It’s one of the most ambitious movie projects Apple has ever taken on since ramping up its Hollywood cinema interests with the Apple TV Plus platform. But the epic Leonardo DiCaprio-starring crime drama Killers of the Flower Moon was very nearly even more expansive, its director has revealed.
In interviews with Sight & Sound and The New Yorker, legendary filmmaker Martin Scorsese has recalled how, early on in production, the film’s original script “was going to take four-and-a-half hours just to read it.”
“Our script was over two hundred pages,” Scorsese explained to The New Yorker.
“One night we had a big reading: myself and Leo and Eric and my daughter, a number of people. The first two hours, we were moving along. The second two hours, boy, is this getting a little long in the tooth, as they say. It was just getting to be — we really ran out of energy in the story, and I wanted to tell more and more of the story, and I wanted to do more digressions, to go off on tangents, so to speak, what seem like tangents, but are not.”
The film, based on the book of the same name, explores an FBI investigation into a series of murders of the Osage Nation in Oklahoma. It was only when DiCaprio suggested deviating from the book and telling the story not from the perspective of the FBI agents involved, but members of the Osage Nation, did the path into the story present itself.

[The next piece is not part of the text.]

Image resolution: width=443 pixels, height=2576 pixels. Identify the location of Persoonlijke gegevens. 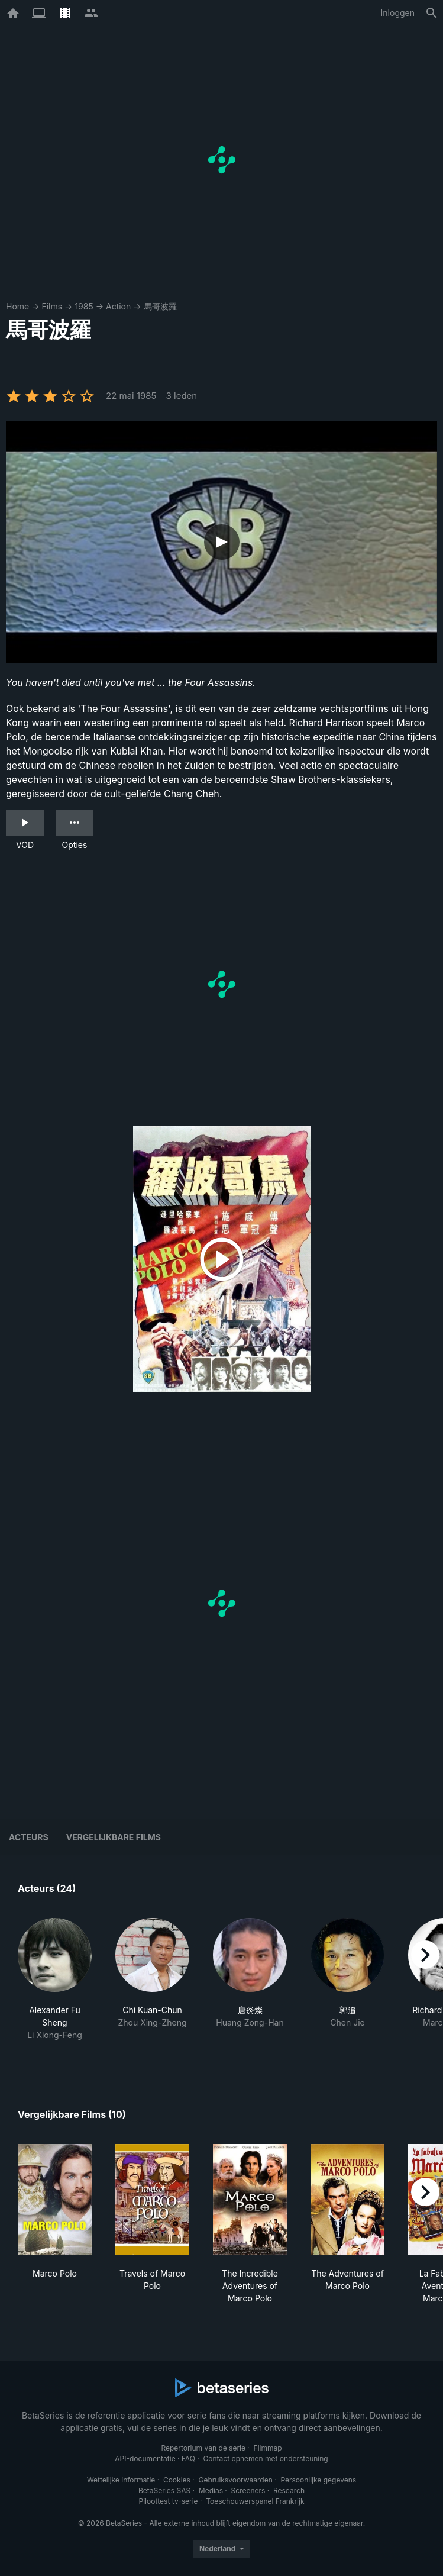 (318, 2479).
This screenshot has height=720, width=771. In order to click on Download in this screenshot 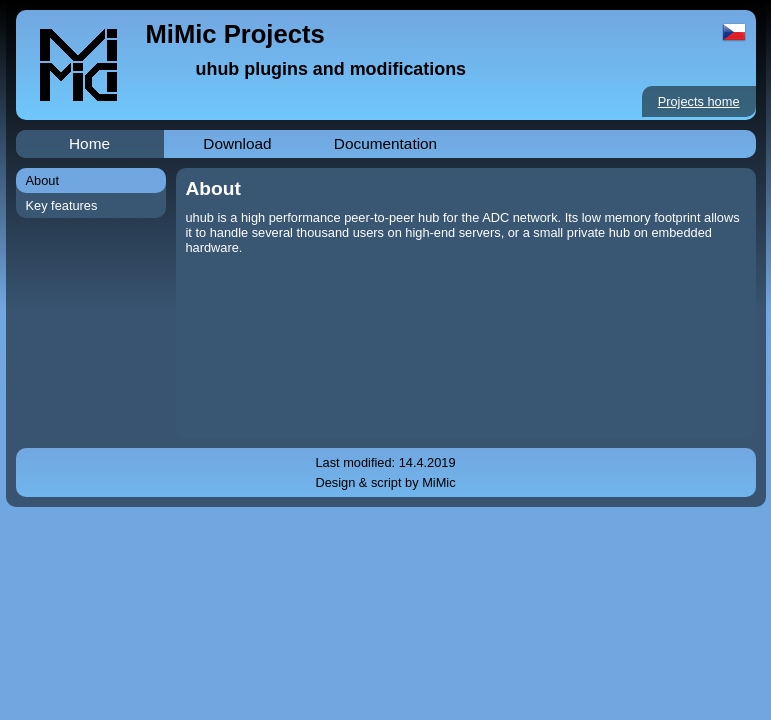 , I will do `click(237, 143)`.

“The audience is way ahead of us. I said, ‘It’s, like, we’re going to watch two and a half hours of these guys trying to find things.’ That’s a police procedural. In the book, it works; in the book, it works. But a police procedural, for me, I’ll watch it, but I can’t do it. I don’t know how to do it. I don’t know how to do the plot. I don’t know where to put the pen.”
Rather than playing an FBI agent, DiCaprio in the final film instead plays war veteran Ernest Burkhart, torn between the greedy ambitions of an uncle looking to steal Osage wealth, and his Osage wife Mollie (played by Lily Gladstone). Jesse Plemon plays FBI agent Tom White, in what became a supporting role.
Killers of the Flower Moon opens in cinemas on October 20, and will exclusively stream on Apple TV Plus after its theatrical release.
More to come from Apple TV Plus
It’s not the only epic coming to Apple TV Plus in the coming weeks. Ridley Scott’s return to historical epics is also an Apple TV Plus exclusive, with the Alien and Gladiator director taking on Napoleon, the story of the genius French imperial leader.
Starring Joaquin Phoenix, it too is set to land on Apple TV Plus after a theatrical run that kicks off on November 22. And it’s already slated for an extra-special Director’s Cut release when it hits Apple’s streaming service, with early reports stating it’s clocking in at four hours and 10 minutes long.
Make sure you stock up on the popcorn before you settle down in front of your Apple TV 4K later this year.